Jacen swallowed his surprise and tried instead to simply concentrate on what the Force was revealing to him. He knew that she was not actually standing there now, but at some other time. And, since his mother was the only figure he could see, she was probably the link to discovering what had become of Raynar.
She turned to someone he could not s
ee, then asked, “What happened to the crew?”
There was a pause while she listened to the reply. Jacen could imagine only one thing that would bring his parents this deep into the Unknown Regions, the heart of the Colony itself. They had to be looking for the strike team.
His mother looked back to the Flier. “I mean the rest of the crew. We know Raynar survived.”
Jacen had his answer, but he was not ready to release the vision—not yet. He looked up at his mother’s image, reaching out to her in the Force to strengthen their contact.
“Hello.”
Her gaze dropped toward Jacen’s voice, then she furrowed her brow and reached out, as though grasping for someone’s arm. “Jacen has been here.”

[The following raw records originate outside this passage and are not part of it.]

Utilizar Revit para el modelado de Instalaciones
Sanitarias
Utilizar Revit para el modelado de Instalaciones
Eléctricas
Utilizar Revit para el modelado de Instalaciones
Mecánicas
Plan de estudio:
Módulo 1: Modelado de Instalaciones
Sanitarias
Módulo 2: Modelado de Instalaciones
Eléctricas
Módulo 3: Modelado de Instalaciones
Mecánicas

Has. So they were still behind him.
The guide snapped its mandibles next to Jacen’s ear. “Bubu ruu bu?”
“No one. Sorry.” Continuing to hold the vision through the Force, Jacen finally took the helmet and flight suit. “Okay. Where am I going?”
The guide replied that Jacen wouldn’t recognize the name of the system. It was on the Chiss frontier.

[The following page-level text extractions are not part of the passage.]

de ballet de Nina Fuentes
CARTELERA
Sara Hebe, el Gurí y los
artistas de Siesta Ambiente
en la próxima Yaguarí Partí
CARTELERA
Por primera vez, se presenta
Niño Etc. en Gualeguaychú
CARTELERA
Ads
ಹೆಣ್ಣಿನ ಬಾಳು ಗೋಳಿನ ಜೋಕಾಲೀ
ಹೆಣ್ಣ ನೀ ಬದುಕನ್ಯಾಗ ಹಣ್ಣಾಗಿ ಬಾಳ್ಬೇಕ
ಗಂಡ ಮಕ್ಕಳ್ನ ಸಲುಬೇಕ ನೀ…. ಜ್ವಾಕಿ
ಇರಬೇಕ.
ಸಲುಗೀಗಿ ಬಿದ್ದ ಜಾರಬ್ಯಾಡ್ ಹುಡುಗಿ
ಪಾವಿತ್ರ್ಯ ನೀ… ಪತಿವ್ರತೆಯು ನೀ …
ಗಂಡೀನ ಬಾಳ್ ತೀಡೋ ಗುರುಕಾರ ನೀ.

Up on the crater rim, the vision of his mother frowned. “Jacen? I’m having trouble hearing you.”
Jacen ignored her and continued to speak to the guide. “Humor me. In case something happens and I need to find my own way.”
The navigator spread its antennae. “Burubu,” it answered. “Ur bu Brurr rubur.”
“Jacen?” His mother’s face grew pale. “How? You’re not—”
“I’m fine, Mom,” he said. “I’ll see you soon.”
The guide turned a bulbous eye toward the crater rim.
“Qoribu,” Jacen said, looking up at his mother. “In the Gyuel system.”
NINE
As the Falcon dropped toward the mottled pinnacles below, Leia found herself straining against her crash webbing, almost gasping at the bustling vastness of the Colony’s central nest. The Yoggoy towers, brightly adorned in wild splashes of color, stood hip-to-hip across the entire planet, and the air was so thick with flying vehicles that she could barely see the surface.
“Kind of looks like old Coruscant,” Han said, speaking to Leia and—over the comm—to Luke, Mara, and everyone else aboard the Shadow. “So big—and all that bustle.”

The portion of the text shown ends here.